WHAT YOU HAVE TO DO: Filter these entries down to lines holding "habis".

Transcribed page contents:
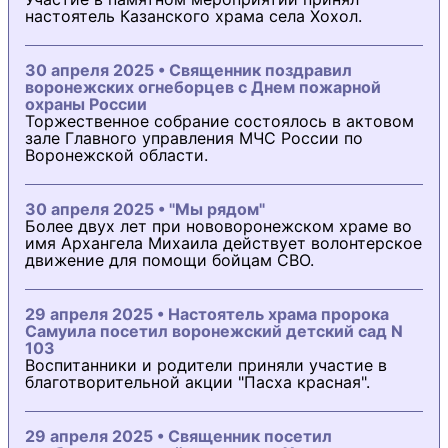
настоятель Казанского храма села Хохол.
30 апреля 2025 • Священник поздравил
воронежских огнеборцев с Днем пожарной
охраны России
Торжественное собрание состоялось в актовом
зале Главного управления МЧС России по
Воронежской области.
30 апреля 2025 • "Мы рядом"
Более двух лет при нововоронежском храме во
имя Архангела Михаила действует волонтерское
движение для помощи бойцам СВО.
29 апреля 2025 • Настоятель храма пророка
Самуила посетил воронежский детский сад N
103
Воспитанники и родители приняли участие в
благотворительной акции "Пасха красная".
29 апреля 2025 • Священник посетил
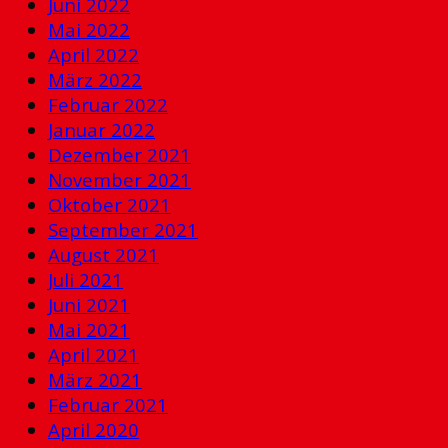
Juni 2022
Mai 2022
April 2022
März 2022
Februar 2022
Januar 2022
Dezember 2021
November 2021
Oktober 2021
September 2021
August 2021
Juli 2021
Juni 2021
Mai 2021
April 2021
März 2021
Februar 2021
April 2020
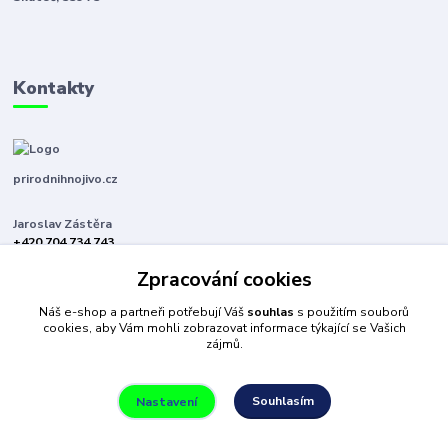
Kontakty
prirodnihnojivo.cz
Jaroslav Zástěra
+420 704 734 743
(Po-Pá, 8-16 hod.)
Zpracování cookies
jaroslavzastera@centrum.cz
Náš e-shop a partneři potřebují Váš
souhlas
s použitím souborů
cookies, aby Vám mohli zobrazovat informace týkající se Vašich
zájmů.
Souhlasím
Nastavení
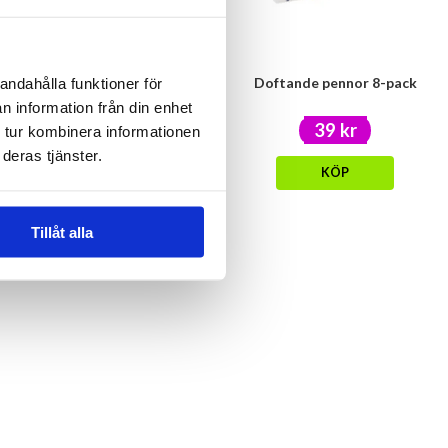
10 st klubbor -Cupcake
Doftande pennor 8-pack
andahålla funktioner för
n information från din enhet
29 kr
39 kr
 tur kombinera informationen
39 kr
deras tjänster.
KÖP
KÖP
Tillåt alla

---

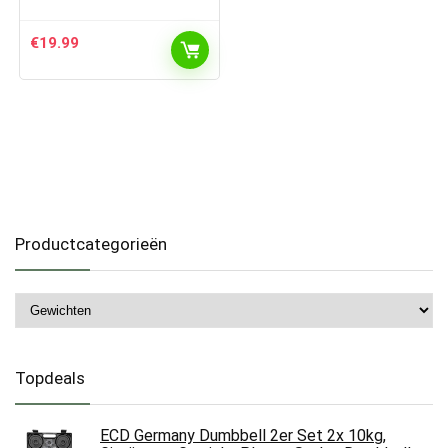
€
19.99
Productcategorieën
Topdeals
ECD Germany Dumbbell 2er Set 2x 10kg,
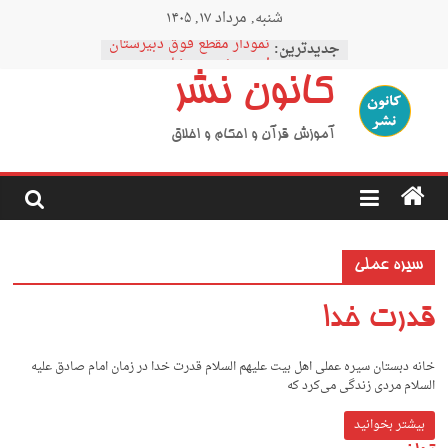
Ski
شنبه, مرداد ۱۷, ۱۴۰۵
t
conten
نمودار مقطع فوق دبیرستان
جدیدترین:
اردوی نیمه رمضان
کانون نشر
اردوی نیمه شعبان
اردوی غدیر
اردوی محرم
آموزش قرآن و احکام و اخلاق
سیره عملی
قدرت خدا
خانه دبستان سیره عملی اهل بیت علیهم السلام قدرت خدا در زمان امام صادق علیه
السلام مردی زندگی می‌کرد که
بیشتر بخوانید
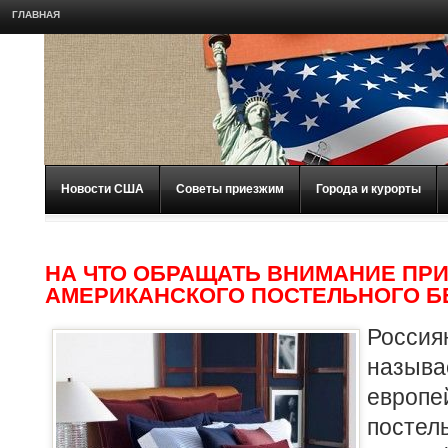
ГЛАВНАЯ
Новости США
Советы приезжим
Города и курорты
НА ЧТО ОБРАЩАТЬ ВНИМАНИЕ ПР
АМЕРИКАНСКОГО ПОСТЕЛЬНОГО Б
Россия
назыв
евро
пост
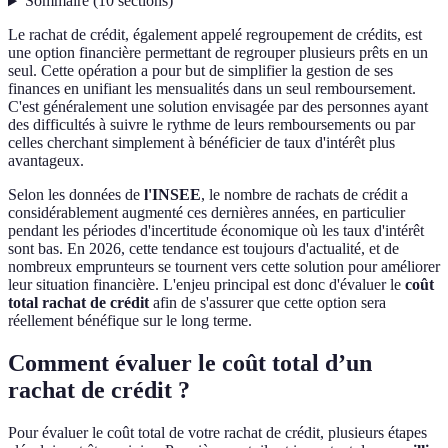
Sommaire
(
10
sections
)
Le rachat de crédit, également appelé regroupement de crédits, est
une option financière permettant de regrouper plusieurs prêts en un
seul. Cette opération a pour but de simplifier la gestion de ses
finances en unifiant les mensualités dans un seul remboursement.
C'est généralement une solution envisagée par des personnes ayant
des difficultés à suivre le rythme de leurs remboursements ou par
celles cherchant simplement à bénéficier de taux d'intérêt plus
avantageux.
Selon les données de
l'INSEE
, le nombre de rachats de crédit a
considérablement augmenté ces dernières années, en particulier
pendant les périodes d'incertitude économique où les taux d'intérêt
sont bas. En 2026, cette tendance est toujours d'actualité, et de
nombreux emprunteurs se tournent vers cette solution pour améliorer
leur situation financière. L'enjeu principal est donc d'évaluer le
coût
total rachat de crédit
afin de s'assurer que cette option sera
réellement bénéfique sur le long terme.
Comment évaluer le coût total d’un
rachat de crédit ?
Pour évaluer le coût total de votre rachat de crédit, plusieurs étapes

--

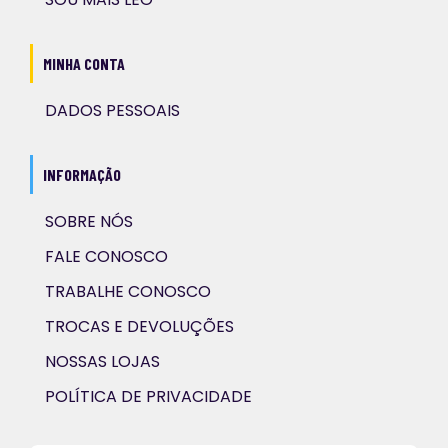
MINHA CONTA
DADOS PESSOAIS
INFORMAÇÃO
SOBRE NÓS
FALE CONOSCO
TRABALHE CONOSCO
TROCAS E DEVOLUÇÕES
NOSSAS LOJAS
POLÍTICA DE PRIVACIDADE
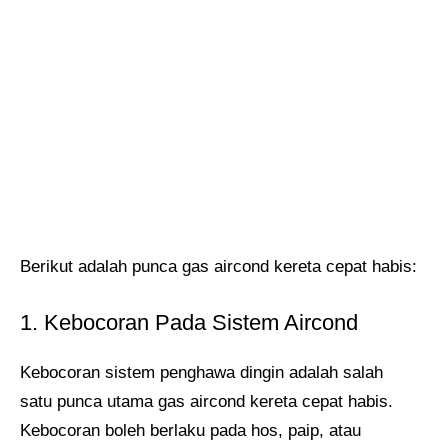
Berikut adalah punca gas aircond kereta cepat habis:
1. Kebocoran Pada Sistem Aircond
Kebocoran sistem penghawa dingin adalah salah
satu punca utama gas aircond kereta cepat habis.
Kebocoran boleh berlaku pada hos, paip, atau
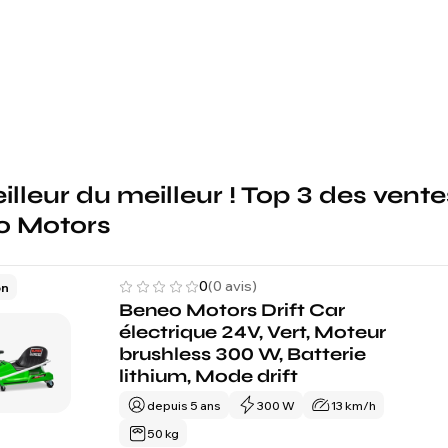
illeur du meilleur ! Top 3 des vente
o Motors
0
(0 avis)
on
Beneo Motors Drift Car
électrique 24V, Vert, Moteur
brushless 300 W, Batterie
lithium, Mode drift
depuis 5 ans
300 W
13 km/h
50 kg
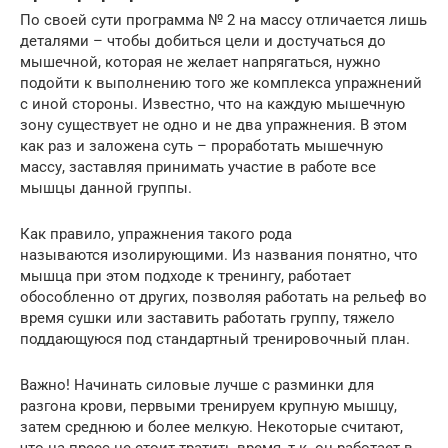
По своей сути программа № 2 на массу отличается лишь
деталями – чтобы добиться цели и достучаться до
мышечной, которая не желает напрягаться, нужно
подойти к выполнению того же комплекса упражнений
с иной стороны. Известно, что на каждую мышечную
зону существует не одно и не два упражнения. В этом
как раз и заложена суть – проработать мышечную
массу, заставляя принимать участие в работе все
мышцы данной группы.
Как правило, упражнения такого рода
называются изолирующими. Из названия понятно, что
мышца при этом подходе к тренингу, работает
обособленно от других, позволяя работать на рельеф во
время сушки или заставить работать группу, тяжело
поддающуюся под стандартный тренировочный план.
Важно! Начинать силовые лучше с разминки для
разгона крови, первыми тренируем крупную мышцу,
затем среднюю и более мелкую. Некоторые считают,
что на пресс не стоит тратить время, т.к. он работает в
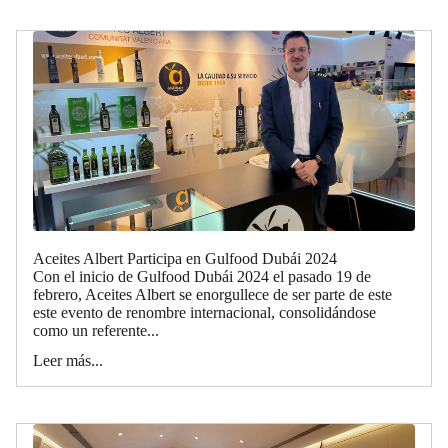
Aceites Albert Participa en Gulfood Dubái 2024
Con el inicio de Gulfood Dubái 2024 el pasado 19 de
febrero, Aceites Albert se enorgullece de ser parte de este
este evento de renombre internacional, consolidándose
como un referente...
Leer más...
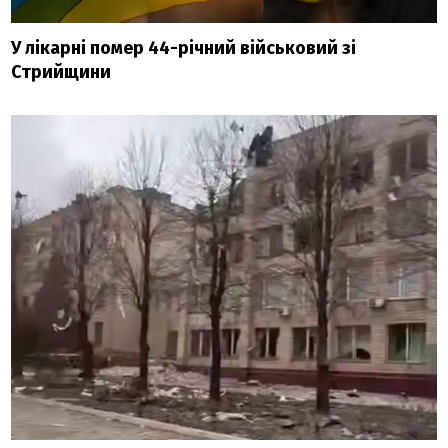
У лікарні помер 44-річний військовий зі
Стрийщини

RESPONSE:
Berikut adalah punca gas aircond kereta cepat habis:
satu punca utama gas aircond kereta cepat habis.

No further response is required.